**Task instructions:**
Would you please transcribe the records below exactly, leaving out the pictures?

**Source data:**
*** Block opens ***
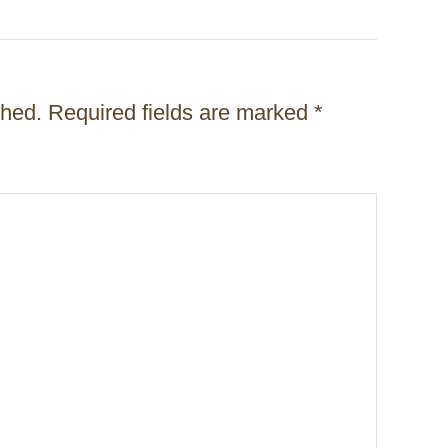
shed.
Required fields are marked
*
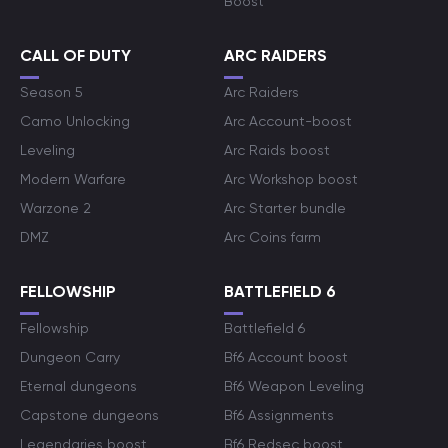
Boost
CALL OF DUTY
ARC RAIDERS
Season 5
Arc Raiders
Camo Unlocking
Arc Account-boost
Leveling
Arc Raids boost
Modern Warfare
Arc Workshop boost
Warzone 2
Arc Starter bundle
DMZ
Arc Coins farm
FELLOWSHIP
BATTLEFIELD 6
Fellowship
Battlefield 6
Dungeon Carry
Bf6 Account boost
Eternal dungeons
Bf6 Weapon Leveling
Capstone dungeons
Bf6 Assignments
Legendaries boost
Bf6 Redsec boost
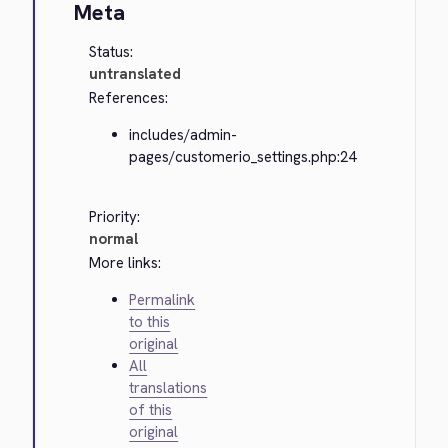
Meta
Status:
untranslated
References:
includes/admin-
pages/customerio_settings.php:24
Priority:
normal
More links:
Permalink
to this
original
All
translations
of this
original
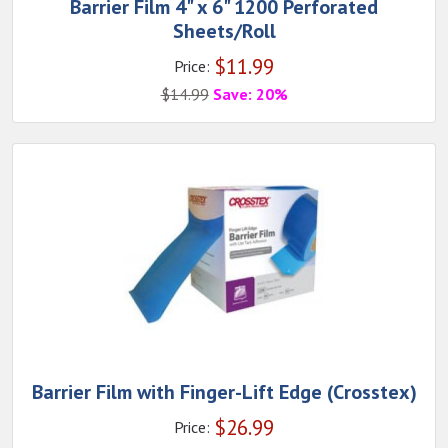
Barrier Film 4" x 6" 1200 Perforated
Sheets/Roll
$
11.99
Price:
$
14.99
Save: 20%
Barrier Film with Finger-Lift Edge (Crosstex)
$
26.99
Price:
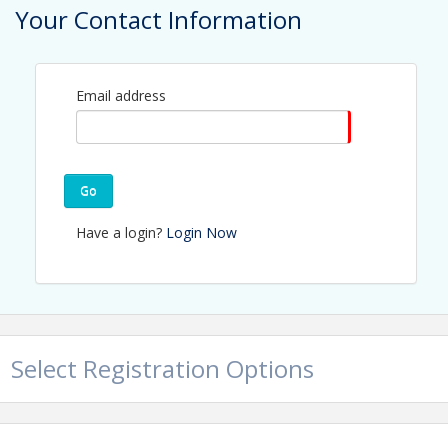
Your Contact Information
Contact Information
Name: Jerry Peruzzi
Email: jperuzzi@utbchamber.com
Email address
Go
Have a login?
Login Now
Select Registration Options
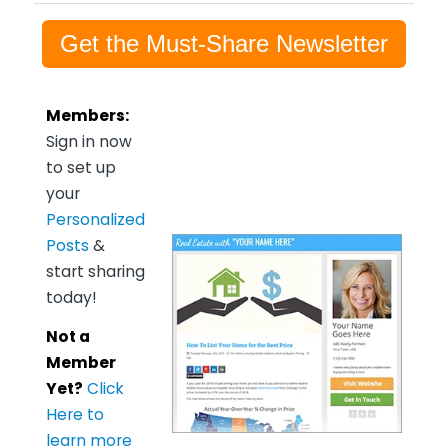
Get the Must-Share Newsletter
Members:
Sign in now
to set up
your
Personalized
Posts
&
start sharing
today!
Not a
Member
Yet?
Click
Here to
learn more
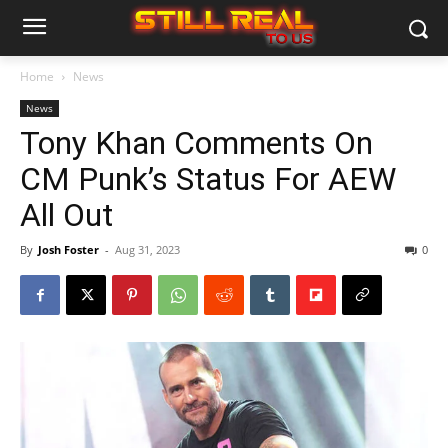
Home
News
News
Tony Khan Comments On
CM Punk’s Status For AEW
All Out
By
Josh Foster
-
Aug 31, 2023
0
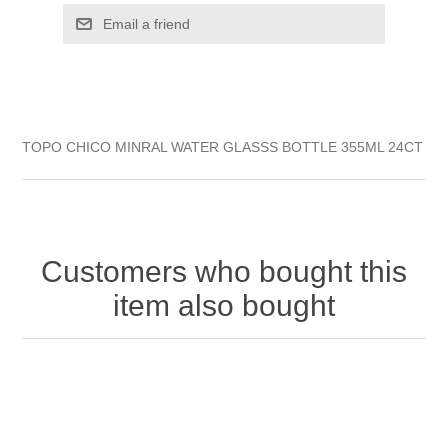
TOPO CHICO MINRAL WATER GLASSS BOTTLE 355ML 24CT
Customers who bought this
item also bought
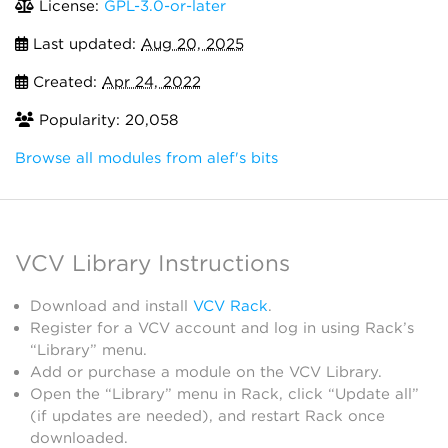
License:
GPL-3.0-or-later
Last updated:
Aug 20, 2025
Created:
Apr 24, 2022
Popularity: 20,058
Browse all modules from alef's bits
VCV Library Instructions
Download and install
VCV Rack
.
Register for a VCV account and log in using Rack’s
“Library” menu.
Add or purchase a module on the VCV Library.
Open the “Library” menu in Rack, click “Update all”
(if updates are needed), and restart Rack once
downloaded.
*** Block closes ***
**Worked solution:**
shed.
Required fields are marked
*
Boost
CALL OF DUTY
ARC RAIDERS
Season 5
Arc Raiders
Camo Unlocking
Arc Account-boost
Leveling
Arc Raids boost
Modern Warfare
Arc Workshop boost
Warzone 2
Arc Starter bundle
DMZ
Arc Coins farm
FELLOWSHIP
BATTLEFIELD 6
Fellowship
Battlefield 6
Dungeon Carry
Bf6 Account boost
Eternal dungeons
Bf6 Weapon Leveling
Capstone dungeons
Bf6 Assignments
Legendaries boost
Bf6 Redsec boost
Meta
Status:
untranslated
References:
includes/admin-
pages/customerio_settings.php:24
Priority:
normal
More links:
Permalink
to this
original
All
translations
of this
original
Barrier Film 4" x 6" 1200 Perforated
Sheets/Roll
$
11.99
Price:
$
14.99
Save: 20%
Barrier Film with Finger-Lift Edge (Crosstex)
$
26.99
Price:
Your Contact Information
Contact Information
Name: Jerry Peruzzi
Email: jperuzzi@utbchamber.com
Email address
Go
Have a login?
Login Now
Select Registration Options
Get the Must-Share Newsletter
Members:
Sign in now
to set up
your
Personalized
Posts
&
start sharing
today!
Not a
Member
Yet?
Click
Here to
learn more
Home
News
News
Tony Khan Comments On
CM Punk’s Status For AEW
All Out
By
Josh Foster
-
Aug 31, 2023
0
TOPO CHICO MINRAL WATER GLASSS BOTTLE 355ML 24CT
Customers who bought this
item also bought
License:
GPL-3.0-or-later
Last updated:
Aug 20, 2025
Created:
Apr 24, 2022
Popularity: 20,058
Browse all modules from alef's bits
VCV Library Instructions
Download and install
VCV Rack
.
Register for a VCV account and log in using Rack’s
“Library” menu.
Add or purchase a module on the VCV Library.
Open the “Library” menu in Rack, click “Update all”
(if updates are needed), and restart Rack once
downloaded.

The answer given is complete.